** Data for the task **
***
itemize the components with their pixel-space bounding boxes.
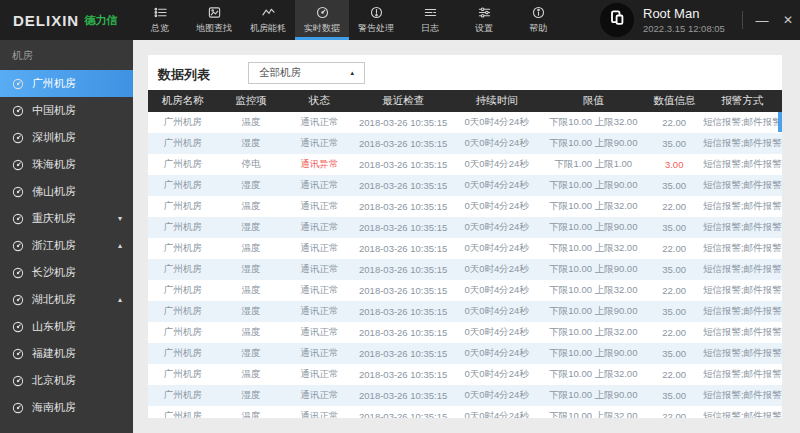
cell-status: 通讯正常 (284, 385, 354, 406)
user-info: Root Man 2022.3.15 12:08:05 (643, 6, 725, 34)
cell-status: 通讯正常 (284, 364, 354, 385)
nav-item-realtime[interactable]: 实时数据 (295, 0, 349, 40)
list-icon (154, 6, 167, 19)
sidebar-item-label: 海南机房 (32, 400, 76, 415)
cell-alert: 短信报警;邮件报警 (703, 322, 782, 343)
cell-limit: 下限10.00 上限32.00 (541, 406, 646, 418)
cell-checked: 2018-03-26 10:35:15 (354, 238, 452, 259)
device-avatar-icon (607, 8, 627, 32)
sidebar-item[interactable]: 珠海机房 (0, 151, 133, 178)
cell-name: 广州机房 (148, 364, 218, 385)
cell-name: 广州机房 (148, 301, 218, 322)
dropdown-value: 全部机房 (259, 66, 301, 80)
cell-alert: 短信报警;邮件报警 (703, 280, 782, 301)
cell-limit: 下限10.00 上限32.00 (541, 322, 646, 343)
column-header: 状态 (284, 90, 354, 112)
cell-value: 22.00 (646, 112, 703, 133)
cell-duration: 0天0时4分24秒 (452, 301, 541, 322)
sidebar-item[interactable]: 中国机房 (0, 97, 133, 124)
sidebar-item[interactable]: 海南机房 (0, 394, 133, 421)
close-button[interactable]: ✕ (774, 0, 800, 40)
chevron-up-icon[interactable]: ▴ (118, 295, 122, 304)
cell-status: 通讯正常 (284, 280, 354, 301)
sliders-icon (478, 6, 491, 19)
gauge-icon (12, 321, 24, 333)
avatar[interactable] (600, 3, 634, 37)
cell-name: 广州机房 (148, 406, 218, 418)
sidebar-item[interactable]: 北京机房 (0, 367, 133, 394)
sidebar-item-label: 重庆机房 (32, 211, 76, 226)
sidebar-item[interactable]: 重庆机房▾ (0, 205, 133, 232)
user-block[interactable]: Root Man 2022.3.15 12:08:05 (600, 0, 725, 40)
sidebar-items: 广州机房中国机房深圳机房珠海机房佛山机房重庆机房▾浙江机房▴长沙机房湖北机房▴山… (0, 70, 133, 421)
sidebar-item[interactable]: 长沙机房 (0, 259, 133, 286)
cell-duration: 0天0时4分24秒 (452, 154, 541, 175)
column-header: 报警方式 (703, 90, 782, 112)
divider (742, 11, 743, 29)
cell-status: 通讯正常 (284, 133, 354, 154)
cell-alert: 短信报警;邮件报警 (703, 217, 782, 238)
cell-alert: 短信报警;邮件报警 (703, 364, 782, 385)
nav-item-energy[interactable]: 机房能耗 (241, 0, 295, 40)
logo-latin: DELIXIN (13, 12, 79, 29)
sidebar-item-label: 北京机房 (32, 373, 76, 388)
column-header: 机房名称 (148, 90, 218, 112)
cell-limit: 下限10.00 上限90.00 (541, 133, 646, 154)
cell-status: 通讯正常 (284, 196, 354, 217)
nav-item-settings[interactable]: 设置 (457, 0, 511, 40)
table-row: 广州机房湿度通讯正常2018-03-26 10:35:150天0时4分24秒下限… (148, 175, 782, 196)
sidebar-item[interactable]: 深圳机房 (0, 124, 133, 151)
cell-checked: 2018-03-26 10:35:15 (354, 406, 452, 418)
gauge-icon (12, 213, 24, 225)
cell-duration: 0天0时4分24秒 (452, 322, 541, 343)
energy-icon (262, 6, 275, 19)
chevron-down-icon[interactable]: ▾ (118, 214, 122, 223)
cell-status: 通讯正常 (284, 238, 354, 259)
nav-label: 总览 (151, 22, 169, 35)
cell-limit: 下限10.00 上限32.00 (541, 364, 646, 385)
cell-value: 22.00 (646, 322, 703, 343)
gauge-icon (12, 240, 24, 252)
sidebar-item[interactable]: 佛山机房 (0, 178, 133, 205)
sidebar-item[interactable]: 湖北机房▴ (0, 286, 133, 313)
nav-item-logs[interactable]: 日志 (403, 0, 457, 40)
cell-limit: 下限10.00 上限32.00 (541, 196, 646, 217)
card-header: 数据列表 全部机房 ▴ (148, 55, 782, 90)
nav-item-map-search[interactable]: 地图查找 (187, 0, 241, 40)
minimize-button[interactable]: — (748, 0, 776, 40)
cell-value: 35.00 (646, 343, 703, 364)
cell-value: 35.00 (646, 259, 703, 280)
map-icon (208, 6, 221, 19)
sidebar-item-label: 中国机房 (32, 103, 76, 118)
cell-checked: 2018-03-26 10:35:15 (354, 364, 452, 385)
gauge-icon (12, 402, 24, 414)
cell-checked: 2018-03-26 10:35:15 (354, 385, 452, 406)
room-filter-dropdown[interactable]: 全部机房 ▴ (248, 62, 365, 84)
gauge-icon (12, 78, 24, 90)
nav-item-alerts[interactable]: 警告处理 (349, 0, 403, 40)
cell-item: 湿度 (218, 343, 285, 364)
sidebar-item[interactable]: 浙江机房▴ (0, 232, 133, 259)
cell-item: 温度 (218, 238, 285, 259)
cell-status: 通讯正常 (284, 259, 354, 280)
sidebar-item-label: 深圳机房 (32, 130, 76, 145)
table-scrollbar-thumb[interactable] (778, 112, 782, 132)
cell-item: 湿度 (218, 259, 285, 280)
sidebar-item-label: 湖北机房 (32, 292, 76, 307)
cell-status: 通讯正常 (284, 217, 354, 238)
cell-checked: 2018-03-26 10:35:15 (354, 280, 452, 301)
chevron-up-icon[interactable]: ▴ (118, 241, 122, 250)
sidebar-item[interactable]: 福建机房 (0, 340, 133, 367)
table-row: 广州机房湿度通讯正常2018-03-26 10:35:150天0时4分24秒下限… (148, 133, 782, 154)
sidebar-item[interactable]: 广州机房 (0, 70, 133, 97)
gauge-icon (12, 294, 24, 306)
nav-item-overview[interactable]: 总览 (133, 0, 187, 40)
table-row: 广州机房湿度通讯正常2018-03-26 10:35:150天0时4分24秒下限… (148, 343, 782, 364)
cell-value: 3.00 (646, 154, 703, 175)
cell-duration: 0天0时4分24秒 (452, 238, 541, 259)
cell-checked: 2018-03-26 10:35:15 (354, 154, 452, 175)
sidebar-item[interactable]: 山东机房 (0, 313, 133, 340)
nav-item-help[interactable]: 帮助 (511, 0, 565, 40)
cell-item: 温度 (218, 280, 285, 301)
cell-limit: 下限10.00 上限32.00 (541, 238, 646, 259)
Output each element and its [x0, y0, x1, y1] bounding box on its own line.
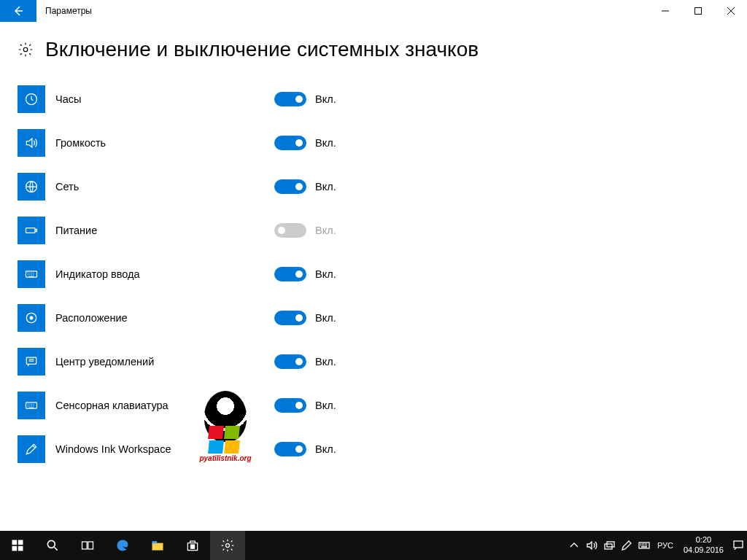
app-title: Параметры: [45, 6, 92, 16]
gear-icon: [18, 42, 34, 58]
svg-point-26: [226, 544, 230, 548]
volume-icon: [18, 129, 45, 157]
setting-label: Часы: [55, 93, 274, 105]
toggle-location[interactable]: [274, 311, 306, 325]
edge-button[interactable]: [105, 531, 140, 560]
svg-rect-14: [12, 546, 18, 551]
svg-point-2: [23, 47, 28, 52]
taskbar: РУС 0:20 04.09.2016: [0, 531, 747, 560]
svg-rect-1: [694, 8, 701, 15]
svg-rect-25: [193, 547, 194, 548]
pen-icon: [18, 435, 45, 463]
toggle-volume[interactable]: [274, 136, 306, 150]
setting-label: Питание: [55, 225, 274, 236]
keyboard-icon: [18, 392, 45, 419]
file-explorer-button[interactable]: [140, 531, 175, 560]
toggle-state-label: Вкл.: [315, 225, 336, 236]
page-heading: Включение и выключение системных значков: [18, 38, 747, 61]
svg-rect-17: [82, 542, 88, 549]
svg-rect-19: [152, 543, 163, 551]
setting-row-action-center: Центр уведомлений Вкл.: [18, 340, 747, 384]
setting-row-location: Расположение Вкл.: [18, 296, 747, 340]
tray-pen-icon[interactable]: [618, 531, 635, 560]
tray-language[interactable]: РУС: [653, 541, 678, 550]
start-button[interactable]: [0, 531, 35, 560]
setting-label: Индикатор ввода: [55, 268, 274, 280]
setting-row-touch-keyboard: Сенсорная клавиатура Вкл.: [18, 384, 747, 427]
svg-rect-18: [88, 542, 93, 549]
toggle-state-label: Вкл.: [315, 137, 336, 149]
toggle-ink-workspace[interactable]: [274, 442, 306, 456]
titlebar: Параметры: [0, 0, 747, 22]
svg-point-9: [30, 316, 34, 320]
watermark-image: pyatilistnik.org: [191, 391, 260, 459]
toggle-state-label: Вкл.: [315, 312, 336, 324]
setting-label: Центр уведомлений: [55, 356, 274, 368]
svg-rect-23: [193, 545, 194, 546]
setting-row-volume: Громкость Вкл.: [18, 121, 747, 165]
svg-rect-24: [191, 547, 193, 548]
svg-rect-20: [152, 541, 158, 543]
window-controls: [649, 0, 747, 22]
setting-label: Расположение: [55, 312, 274, 324]
task-view-button[interactable]: [70, 531, 105, 560]
clock-icon: [18, 85, 45, 113]
toggle-input-indicator[interactable]: [274, 267, 306, 281]
toggle-touch-keyboard[interactable]: [274, 398, 306, 413]
tray-volume-icon[interactable]: [583, 531, 600, 560]
svg-rect-6: [36, 229, 37, 231]
svg-rect-13: [18, 540, 23, 545]
minimize-button[interactable]: [649, 0, 681, 22]
setting-row-network: Сеть Вкл.: [18, 165, 747, 209]
tray-action-center-icon[interactable]: [729, 531, 747, 560]
toggle-state-label: Вкл.: [315, 181, 336, 192]
setting-row-ink-workspace: Windows Ink Workspace Вкл.: [18, 427, 747, 471]
tray-network-icon[interactable]: [600, 531, 618, 560]
location-icon: [18, 304, 45, 332]
toggle-state-label: Вкл.: [315, 268, 336, 280]
page-title: Включение и выключение системных значков: [45, 38, 479, 61]
toggle-action-center[interactable]: [274, 354, 306, 369]
svg-rect-5: [26, 228, 36, 233]
settings-list: Часы Вкл. Громкость Вкл. Сеть Вкл. Питан…: [18, 77, 747, 471]
toggle-state-label: Вкл.: [315, 356, 336, 368]
store-button[interactable]: [175, 531, 210, 560]
tray-clock[interactable]: 0:20 04.09.2016: [678, 535, 729, 556]
back-button[interactable]: [0, 0, 36, 22]
svg-rect-15: [18, 546, 23, 551]
toggle-power: [274, 223, 306, 238]
watermark-text: pyatilistnik.org: [191, 454, 260, 462]
battery-icon: [18, 217, 45, 244]
settings-taskbar-button[interactable]: [210, 531, 245, 560]
keyboard-icon: [18, 260, 45, 288]
toggle-clock[interactable]: [274, 92, 306, 106]
svg-rect-22: [191, 545, 193, 546]
toggle-network[interactable]: [274, 179, 306, 194]
toggle-state-label: Вкл.: [315, 93, 336, 105]
setting-label: Сеть: [55, 181, 274, 192]
setting-row-clock: Часы Вкл.: [18, 77, 747, 121]
tray-chevron-icon[interactable]: [565, 531, 583, 560]
toggle-state-label: Вкл.: [315, 400, 336, 411]
maximize-button[interactable]: [681, 0, 714, 22]
svg-rect-12: [12, 540, 18, 545]
system-tray: РУС 0:20 04.09.2016: [565, 531, 747, 560]
arrow-left-icon: [12, 5, 24, 17]
search-button[interactable]: [35, 531, 70, 560]
toggle-state-label: Вкл.: [315, 443, 336, 455]
svg-rect-30: [734, 541, 743, 548]
close-button[interactable]: [714, 0, 747, 22]
setting-label: Громкость: [55, 137, 274, 149]
tray-keyboard-icon[interactable]: [635, 531, 653, 560]
setting-row-power: Питание Вкл.: [18, 209, 747, 252]
svg-point-16: [47, 540, 55, 548]
setting-row-input-indicator: Индикатор ввода Вкл.: [18, 252, 747, 296]
globe-icon: [18, 173, 45, 201]
notifications-icon: [18, 348, 45, 376]
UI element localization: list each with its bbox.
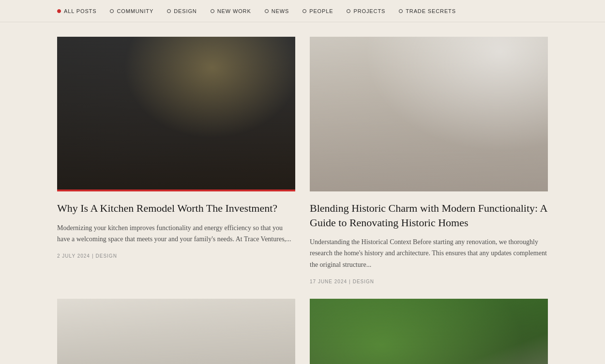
- post-image-4: [310, 299, 548, 364]
- post-card-2[interactable]: Blending Historic Charm with Modern Func…: [310, 37, 548, 284]
- posts-grid: Why Is A Kitchen Remodel Worth The Inves…: [0, 22, 605, 364]
- nav-label-design: DESIGN: [174, 8, 197, 14]
- nav-label-projects: PROJECTS: [353, 8, 385, 14]
- nav-item-new-work[interactable]: NEW WORK: [211, 8, 251, 14]
- post-excerpt-1: Modernizing your kitchen improves functi…: [57, 222, 295, 245]
- post-content-2: Blending Historic Charm with Modern Func…: [310, 191, 548, 284]
- post-card-4[interactable]: [310, 299, 548, 364]
- nav-dot-people: [302, 9, 306, 13]
- nav-item-projects[interactable]: PROJECTS: [347, 8, 385, 14]
- post-image-2: [310, 37, 548, 191]
- post-date-1: 2 JULY 2024: [57, 253, 90, 259]
- nav-dot-news: [265, 9, 269, 13]
- post-card-1[interactable]: Why Is A Kitchen Remodel Worth The Inves…: [57, 37, 295, 284]
- post-title-1: Why Is A Kitchen Remodel Worth The Inves…: [57, 201, 295, 216]
- nav-dot-design: [167, 9, 171, 13]
- nav-item-trade-secrets[interactable]: TRADE SECRETS: [399, 8, 456, 14]
- post-card-3[interactable]: [57, 299, 295, 364]
- nav-label-people: PEOPLE: [309, 8, 333, 14]
- post-date-2: 17 JUNE 2024: [310, 279, 347, 284]
- post-image-1: [57, 37, 295, 191]
- post-meta-2: 17 JUNE 2024|DESIGN: [310, 279, 548, 284]
- navigation-bar: ALL POSTSCOMMUNITYDESIGNNEW WORKNEWSPEOP…: [0, 0, 605, 22]
- post-image-3: [57, 299, 295, 364]
- post-category-1: DESIGN: [96, 253, 117, 259]
- nav-dot-all-posts: [57, 9, 61, 13]
- nav-label-news: NEWS: [272, 8, 289, 14]
- post-category-2: DESIGN: [353, 279, 374, 284]
- nav-label-new-work: NEW WORK: [217, 8, 251, 14]
- nav-dot-new-work: [211, 9, 214, 13]
- nav-item-community[interactable]: COMMUNITY: [110, 8, 153, 14]
- nav-item-all-posts[interactable]: ALL POSTS: [57, 8, 96, 14]
- nav-label-community: COMMUNITY: [117, 8, 153, 14]
- nav-label-all-posts: ALL POSTS: [64, 8, 96, 14]
- nav-dot-projects: [347, 9, 350, 13]
- post-meta-separator-1: |: [92, 253, 94, 259]
- nav-label-trade-secrets: TRADE SECRETS: [406, 8, 456, 14]
- nav-item-people[interactable]: PEOPLE: [302, 8, 333, 14]
- nav-dot-community: [110, 9, 114, 13]
- nav-item-design[interactable]: DESIGN: [167, 8, 197, 14]
- post-meta-1: 2 JULY 2024|DESIGN: [57, 253, 295, 259]
- nav-item-news[interactable]: NEWS: [265, 8, 289, 14]
- post-excerpt-2: Understanding the Historical Context Bef…: [310, 236, 548, 270]
- post-title-2: Blending Historic Charm with Modern Func…: [310, 201, 548, 230]
- post-meta-separator-2: |: [349, 279, 351, 284]
- nav-dot-trade-secrets: [399, 9, 403, 13]
- post-content-1: Why Is A Kitchen Remodel Worth The Inves…: [57, 191, 295, 259]
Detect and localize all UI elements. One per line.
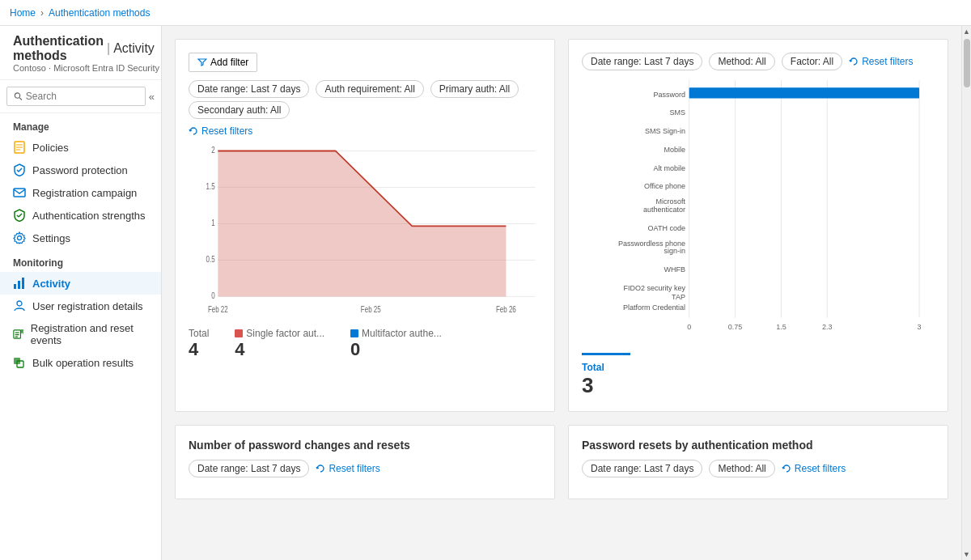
svg-point-17: [17, 301, 22, 306]
svg-text:OATH code: OATH code: [648, 224, 685, 232]
svg-rect-14: [14, 284, 16, 289]
svg-text:Passwordless phone: Passwordless phone: [618, 240, 685, 248]
sidebar-item-bulk-op-label: Bulk operation results: [32, 357, 134, 369]
sidebar-item-settings-label: Settings: [32, 232, 70, 244]
page-title-sep: |: [107, 41, 110, 56]
svg-rect-10: [14, 189, 25, 197]
svg-text:SMS Sign-in: SMS Sign-in: [645, 127, 685, 135]
campaign-icon: [13, 186, 26, 199]
bar-chart-svg: Password SMS SMS Sign-in Mobile Alt mobi…: [582, 77, 935, 344]
single-factor-value: 4: [235, 339, 324, 360]
svg-text:Feb 22: Feb 22: [208, 305, 228, 314]
svg-rect-58: [689, 87, 919, 98]
svg-line-11: [17, 215, 19, 217]
policy-icon: [13, 141, 26, 154]
filter-chip-date[interactable]: Date range: Last 7 days: [189, 80, 309, 98]
pw-resets-reset-label[interactable]: Reset filters: [795, 463, 846, 474]
sidebar-item-registration-reset[interactable]: Registration and reset events: [0, 317, 161, 351]
total-label: Total: [189, 328, 209, 339]
pw-resets-method-filter[interactable]: Method: All: [709, 460, 774, 477]
sidebar-item-activity-label: Activity: [32, 278, 70, 290]
sidebar-item-authentication-strengths[interactable]: Authentication strengths: [0, 204, 161, 227]
sidebar-item-settings[interactable]: Settings: [0, 227, 161, 249]
pw-resets-date-filter[interactable]: Date range: Last 7 days: [582, 460, 702, 477]
svg-text:sign-in: sign-in: [664, 247, 685, 255]
shield-icon: [13, 163, 26, 176]
filter-chip-secondary[interactable]: Secondary auth: All: [189, 101, 290, 119]
bar-filter-date[interactable]: Date range: Last 7 days: [582, 53, 702, 70]
breadcrumb-home[interactable]: Home: [10, 7, 36, 19]
svg-text:2.3: 2.3: [822, 323, 833, 331]
add-filter-button[interactable]: Add filter: [189, 53, 257, 72]
reset-filters-label[interactable]: Reset filters: [201, 125, 252, 137]
svg-text:0.75: 0.75: [728, 323, 743, 331]
password-resets-title: Password resets by authentication method: [582, 439, 935, 452]
svg-text:Mobile: Mobile: [664, 146, 685, 154]
reset-icon-small: [189, 126, 198, 136]
sidebar-item-reg-reset-label: Registration and reset events: [31, 322, 148, 346]
reset-icon-pw: [316, 464, 325, 473]
sidebar-item-user-reg-label: User registration details: [32, 300, 143, 312]
monitoring-section-label: Monitoring: [0, 249, 161, 272]
svg-text:Feb 25: Feb 25: [361, 305, 381, 314]
svg-text:TAP: TAP: [672, 293, 685, 301]
bar-filter-method[interactable]: Method: All: [709, 53, 774, 70]
reset-icon-pwm: [782, 464, 791, 473]
breadcrumb-sep: ›: [40, 7, 44, 19]
single-factor-legend: [235, 329, 243, 337]
svg-point-4: [15, 93, 19, 98]
svg-rect-21: [15, 337, 18, 337]
sidebar-item-registration-campaign-label: Registration campaign: [32, 187, 137, 199]
breadcrumb-section[interactable]: Authentication methods: [49, 7, 150, 19]
pw-changes-date-filter[interactable]: Date range: Last 7 days: [189, 460, 309, 477]
add-filter-label: Add filter: [210, 57, 248, 68]
svg-text:0: 0: [211, 291, 214, 300]
password-changes-card: Number of password changes and resets Da…: [175, 425, 555, 499]
svg-text:FIDO2 security key: FIDO2 security key: [623, 284, 685, 292]
filter-chip-auth-req[interactable]: Auth requirement: All: [316, 80, 423, 98]
filter-chip-primary[interactable]: Primary auth: All: [430, 80, 519, 98]
sidebar-item-bulk-operation[interactable]: Bulk operation results: [0, 351, 161, 374]
area-chart-svg: 2 1.5 1 0.5 0 Feb 22 Feb 25 Feb 26: [189, 143, 541, 321]
scroll-down-arrow[interactable]: ▼: [961, 549, 971, 560]
svg-rect-20: [15, 334, 19, 335]
svg-text:3: 3: [918, 323, 922, 331]
svg-line-5: [19, 98, 22, 100]
bar-reset-label[interactable]: Reset filters: [862, 56, 913, 67]
svg-point-13: [18, 236, 22, 240]
total-value: 4: [189, 339, 209, 360]
scroll-up-arrow[interactable]: ▲: [961, 26, 971, 37]
reset-icon: [13, 328, 24, 341]
reset-icon-bar: [849, 57, 859, 66]
svg-rect-16: [22, 278, 24, 289]
search-input[interactable]: [26, 91, 138, 102]
pw-changes-reset-label[interactable]: Reset filters: [329, 463, 379, 474]
scroll-thumb[interactable]: [964, 39, 970, 87]
svg-line-12: [19, 214, 22, 217]
svg-text:0: 0: [687, 323, 691, 331]
manage-section-label: Manage: [0, 113, 161, 136]
collapse-icon[interactable]: «: [149, 91, 155, 103]
bulk-icon: [13, 356, 26, 369]
sidebar-item-user-registration[interactable]: User registration details: [0, 295, 161, 317]
search-icon: [14, 91, 23, 101]
sidebar-item-registration-campaign[interactable]: Registration campaign: [0, 181, 161, 204]
password-resets-method-card: Password resets by authentication method…: [568, 425, 948, 499]
page-subtitle: Activity: [113, 41, 155, 56]
bar-total-value: 3: [582, 373, 630, 398]
sidebar-item-policies[interactable]: Policies: [0, 136, 161, 159]
sidebar-item-password-protection-label: Password protection: [32, 164, 128, 176]
gear-icon: [13, 231, 26, 244]
svg-text:SMS: SMS: [669, 108, 685, 117]
sidebar-item-auth-strengths-label: Authentication strengths: [32, 210, 145, 222]
sidebar-item-activity[interactable]: Activity: [0, 272, 161, 295]
svg-text:Microsoft: Microsoft: [655, 197, 685, 206]
svg-text:authenticator: authenticator: [643, 206, 685, 214]
svg-text:Office phone: Office phone: [644, 182, 685, 190]
svg-text:2: 2: [211, 146, 214, 155]
sidebar-item-password-protection[interactable]: Password protection: [0, 159, 161, 181]
page-title: Authentication methods: [13, 34, 104, 63]
bar-filter-factor[interactable]: Factor: All: [782, 53, 842, 70]
svg-text:Platform Credential: Platform Credential: [623, 303, 685, 312]
svg-text:Feb 26: Feb 26: [496, 305, 516, 314]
***
** Exercise details **
Only the lines containing the string "Индикатор" are needed; pull them out of the records.

** Response to this task **
setting-label: Индикатор ввода: [55, 268, 274, 280]
setting-row-input-indicator: Индикатор ввода Вкл.: [18, 252, 747, 296]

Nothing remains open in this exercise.